Sonuç olarak Suriye, çok çeşitli talepler içeren büyük bir baskı altında. Arap ülkeleri siyasi reform bekliyorlar, Türkiye ülkenin kuzeyindeki askeri varlığına yönelik değişiklikler ve uzlaşma istiyor, İran da Suudi Arabistan’la ilişkilerinin yakın zamanda normalleşmesine rağmen Arap ülkelerinin Suriye’deki nüfuzunun artmasından endişeli. Bu şartlarda, Rusya, Türkiye, Suriye ve İran arasındaki dörtlü istişareler devamlı olarak ertelenebilir. (A. Adrianov / İzvestiya, 23 Mart)
'Türkiye Suriye’deki birliklerini çıkartmayı düşünmeye başladı'
Şam hükümetine bağlı yayınların kaynaklarının iddiasına göre Türkiye yetkilileri, komşusuyla ikili ilişkilerin yeniden tesis edilmesine dair görüşmeleri canlandırmak için Suriye’deki düzenli birliklerinin varlık biçimini gözden geçirmeye hazır. Bu yayınlar Erdoğan’ın mayıs ayında planlanan genel seçimlerden önce hiç değilse asgari diplomatik ilerleme sağlamaya çalıştığını vurguluyorlar. Ankara’nın Suriye’deki birliklerini çıkartmak için gerçekten de bir takvim oluşturması mümkün, ancak uzmanlara göre pratikte problemler var.
Türkiye’nin Suriye’deki misyonunun biçimini değiştirme seçeneklerini incelediğini El Ahbar kaynakları açıkladılar. Bunlara göre Ankara, muhalefetin elindeki bölgeleri kontrol etmeye devam eden düzenli birliklerinin çıkması için net bir takvim üzerine çalışmayı reddetmiyor. Bu tartışmaların ayrıntıları yok. Kaynaklar, Erdoğan’ın daha önce olduğu gibi, mayıs ayındaki seçimlerden önce Suriye ile görüşmeleri başlatma hedefi güttüğünü iddia ediyorlar. Geçen yıl sonunda Moskova’da Rusya, Türkiye ve Suriye savunma bakanları seviyesindeki buluşmadan sonra ortaya çıkan diplomatik momentumun, Şam hükümetinden gelen talep zincirinin yüksekliği yüzünden solmaya başladığı düşünülüyor. ...
Beşar Esad’a göre: “Erdoğan’ın önceliğinin başkanlık seçimleri olduğu anlaşılıyor, ama Suriye’nin öncelik sırası farklı: Türk kuvvetlerinin çıkması ve bütün toprakları üzerinde egemenliğin tesisi.” ...

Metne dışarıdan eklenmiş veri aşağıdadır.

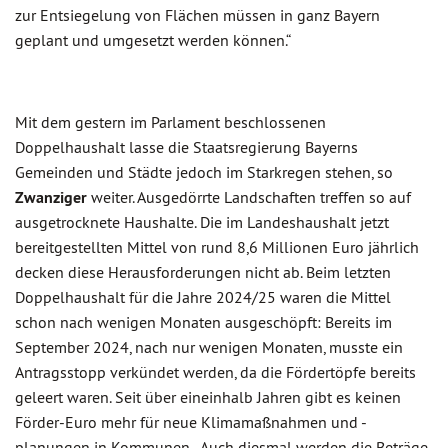
zur Entsiegelung von Flächen müssen in ganz Bayern
geplant und umgesetzt werden können.“
Mit dem gestern im Parlament beschlossenen
Doppelhaushalt lasse die Staatsregierung Bayerns
Gemeinden und Städte jedoch im Starkregen stehen, so
Zwanziger
weiter. Ausgedörrte Landschaften treffen so auf
ausgetrocknete Haushalte. Die im Landeshaushalt jetzt
bereitgestellten Mittel von rund 8,6 Millionen Euro jährlich
decken diese Herausforderungen nicht ab. Beim letzten
Doppelhaushalt für die Jahre 2024/25 waren die Mittel
schon nach wenigen Monaten ausgeschöpft: Bereits im
September 2024, nach nur wenigen Monaten, musste ein
Antragsstopp verkündet werden, da die Fördertöpfe bereits
geleert waren. Seit über eineinhalb Jahren gibt es keinen
Förder-Euro mehr für neue Klimamaßnahmen und -
planungen in Kommunen. „Auch diesmal werden die Beträge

Türkiye siyasetçileri için Şam’la normalizasyon meselesi içerideki siyasi problemlerin çözümüyle ayrılmazcasına ilişkili. Neredeyse yüzde 90 seviyesindeki enflasyonun sonuçlarıyla yüz yüze olan kamuoyu fiilen Arap mültecileri günah keçisine çevirdi. Yeni toprak parçalarını da “güvenlik bölgesi” olmak üzere “temizlemek” için kara operasyonu başlatılacağı tehditleri ve gelenlerden bazılarının zorla sınırdışı edilmesi şeklindeki tek tük eylemler reyting açısından alıcı bulamıyor. Dahası, Erdoğan’ın başlıca rakipleri de kazanmaları halinde göçmenlerin kütlesel olarak geri gönderilmesini teşvik için Esad’la azami ölçekte yakınlaşmayı vaat ediyorlar. Aralık ayında yapılan anketler Türklerin yüzde 59’unun bu tutumu desteklediğini gösteriyor. ...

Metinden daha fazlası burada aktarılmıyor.